While professional stage lighting equipment is more affordable than most people would imagine, there are situations where building your own lighting equipment "from scratch" is necessary. Homemade lighting kits are certainly possible to build and with only rudimentary electrical wiring skills. As long as you do not ask too much of this homemade equipment, it can certainly suffice. All instruments share four common elements.
  1. The Can

    • Lighting instruments are essentially metal can-shaped devices. You can make suitable lighting instruments out of large No. 10 sized aluminum cans found in restaurants. Stovepipes are also useful but they lack built-in "bottoms." Use a can that is at least 7 inches to 8 inches in diameter and 8 inches to 9 inches in height to accommodate the lamp. Do not paint the inside surface of the can; lighting instruments produce a lot of heat. Paint the outside of the can but use heat-resistant black "stove" paint. Small holes drilled in the bottom of the can, around the perimeter, will help wick heat away from the inside of the can.
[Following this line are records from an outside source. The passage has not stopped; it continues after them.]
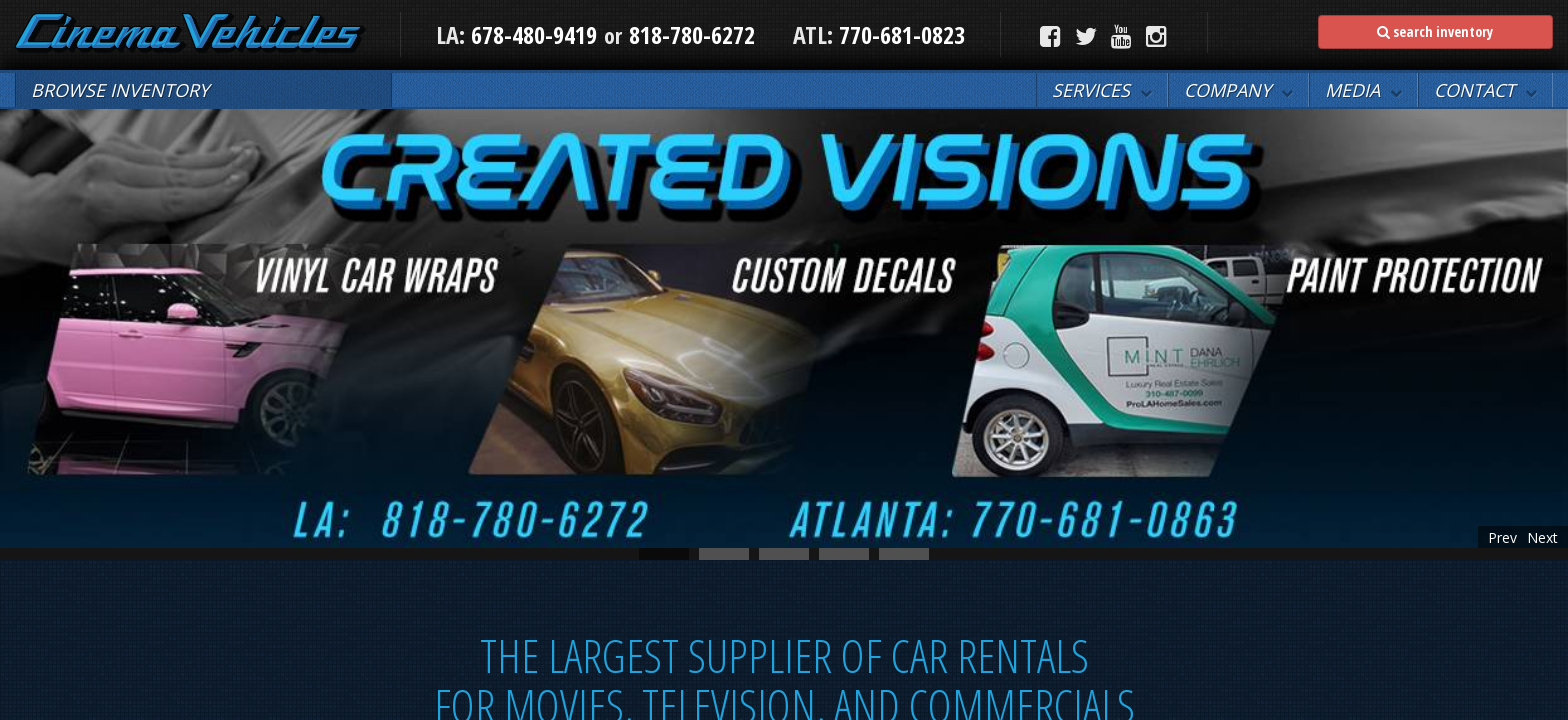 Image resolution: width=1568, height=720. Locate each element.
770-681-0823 (899, 34)
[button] (1102, 90)
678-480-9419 (534, 34)
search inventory (1435, 31)
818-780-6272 (692, 34)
    The Yoke and the Clamp

    • Lighting instruments hang from an electrical pipe by a special c-clamp attached to the can by a "U"-shaped steel yoke. The yoke attaches to the can at two opposing points, with adjustable bolts, so that it "holds" the can in its "arms." The c-clamp fits through a hole in the top of the yoke and another adjustable bolt holds the c-clamp in place. The c-clamp can thus be swiveled and the yoke can tilt up or down, providing a way to point the instrument in different directions. The yoke and c-clamp assembly is often the hardest part to manufacture at home unless you have the skills to bend or weld steel to the proper shape and drill c-clamp bolt holes in the metal. Because they are not available in local hardware stores, you will most likely have to purchase the special swiveling c-clamps from stage equipment retailers.

    The Receptacle

    • Use standard porcelain-base "screw in" light receptacles. Plastic receptacles will not be able to withstand the high heat inside the can. Use a porcelain base manufactured for flush mounting that provides at least two holes for bolting the receptacle to a flat surface. Drill a ¾" diameter hole in the center bottom of the can. Line the hole with a heat resistant grommet. The grommet holds the wiring in place and protects it from cuts caused by the sharp edges of the hole in the aluminum can. Thread No. 12 or No. 14 insulated, grounded electrical wires through the hole and connect them to the receptacle properly. Bolt the receptacle to the inside bottom of the can. Finish the wiring leading out of the can with a standard 3-prong Edison-type plug.

    The Lamp

    • Purchase incandescent parabolic lamps (PAR lamps). PAR lamps come in pre-focused "flood" or "spot" light configurations and have a subtle "lens" surface that helps focus the light, similar to a real Fresnel lens. PAR lamps are available at any home improvement store in various sizes: choose the correct size for your instrument length and diameter. Avoid closing off the front of homemade equipment with gel media. The heat build up inside a homemade instrument will tend to burn the gel. Use colored PAR lamps instead.